Learn the tech you’ve always said you couldn’t learn.

And as long as we’re on the subject of learning new things, you could make learning something tech-related your goal. You might have said (and even believe) that you can’t learn to use your computer, phone, or tablet beyond what you know now, but you truly can if you have the right resources and take your time.

Sometimes what holds you back from becoming more skilled with technology is simply the wrong instructor. You know which ones we’re talking about—the impatient trainers who talk too fast and don’t offer steps to the process. 

Over at Aging in Place, the article “How to Become a Tech-Savvy Senior in 10 Days” offers you the basics of why learning your tech can help you enjoy access to the world of information. The article also provides resources that will help you learn in the way that works best for you.

Virtual dinner parties and happy hours.

This is an enormously popular option that can open a world of possibilities to keep in touch with people near or far. You can get together with friends and family using so many simple tools that don’t even require tech savvy. Facebook has something available in their Messenger application for video chats, for instance. The free application called WhatsApp is super easy. Zoom Meeting also works well and has a free version, too.

The point isn’t so much what you do during these virtual visits. You can get creative and will find that time flies when you meet. Just as important is that you plan the virtual visits and fill up your calendar. Scheduling fun in your future is a HUGE boost to your spirit and helps you keep feeling grounded in this bizarre time we’re living. 

If you are trying to avoid eating too much food during quarantine, make your virtual gathering hinge on something else instead. Book club? Karaoke? Dance party? That’s right—play tunes you and your group love and just shake it out!

Teach it, record it, and share it online.

If you’ve got a skill or talent, it’s time to share how you go about doing that thing.
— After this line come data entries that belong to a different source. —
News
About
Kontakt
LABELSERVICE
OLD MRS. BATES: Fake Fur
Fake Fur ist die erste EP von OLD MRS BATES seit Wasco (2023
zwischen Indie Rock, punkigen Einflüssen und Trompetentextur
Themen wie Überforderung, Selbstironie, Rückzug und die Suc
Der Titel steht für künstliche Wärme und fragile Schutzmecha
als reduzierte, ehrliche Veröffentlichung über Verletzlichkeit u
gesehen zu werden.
Seriously, you could be the next YouTube phenomenon—although that’s not really the point. It’s easy to get started creating videos and then uploading them to your own YouTube channel. 

Do you know how to knit, draw, or play an instrument? Maybe you love to read aloud or recite poetry. Record it and share it. Really, it’s not about finding the big audience but reaching out to your own audience of friends and family. They need something other than the news to watch, and if you have something to share—from family stories to how to change the oil in your car—offer step-by-step instructions in a video and hang it on your proverbial wall.

Join a group.

This might seem strange given many of us are currently in quarantine, but check out where groups form to share their interests. For example, you’ll find book clubs, knitting groups, writers and a wide variety of other groups looking for people to join them. Given the pandemic, many have migrated to creating virtual events that you can join in a click.
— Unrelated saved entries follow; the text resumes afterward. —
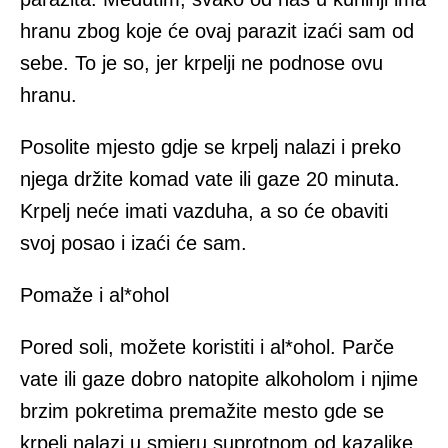
hranu zbog koje će ovaj parazit izaći sam od
sebe. To je so, jer krpelji ne podnose ovu
hranu.
Posolite mjesto gdje se krpelj nalazi i preko
njega držite komad vate ili gaze 20 minuta.
Krpelj neće imati vazduha, a so će obaviti
svoj posao i izaći će sam.
Pomaže i al*ohol
Pored soli, možete koristiti i al*ohol. Parče
vate ili gaze dobro natopite alkoholom i njime
brzim pokretima premažite mesto gde se
krpelj nalazi u smjeru suprotnom od kazaljke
Make someone’s day with snail mail.

Remember you are not alone. You have friends and family in the same isolation boat with you. And, especially if you’ve been around for a while, you know how to write a letter. Some would say it’s a lost art. Drop a note in the mail and surprise someone. Write some thoughts down. Tell a story. Do something kind for someone else, and that will help you even more.

Your goal today and every day is to focus on what is right in front of you. We are living in historic times, but there are many advantages available to us as well. Finding outlets in learning, digital tools and connecting with others will help you find the bright spots and avoid that “batty” feeling. Hang in there!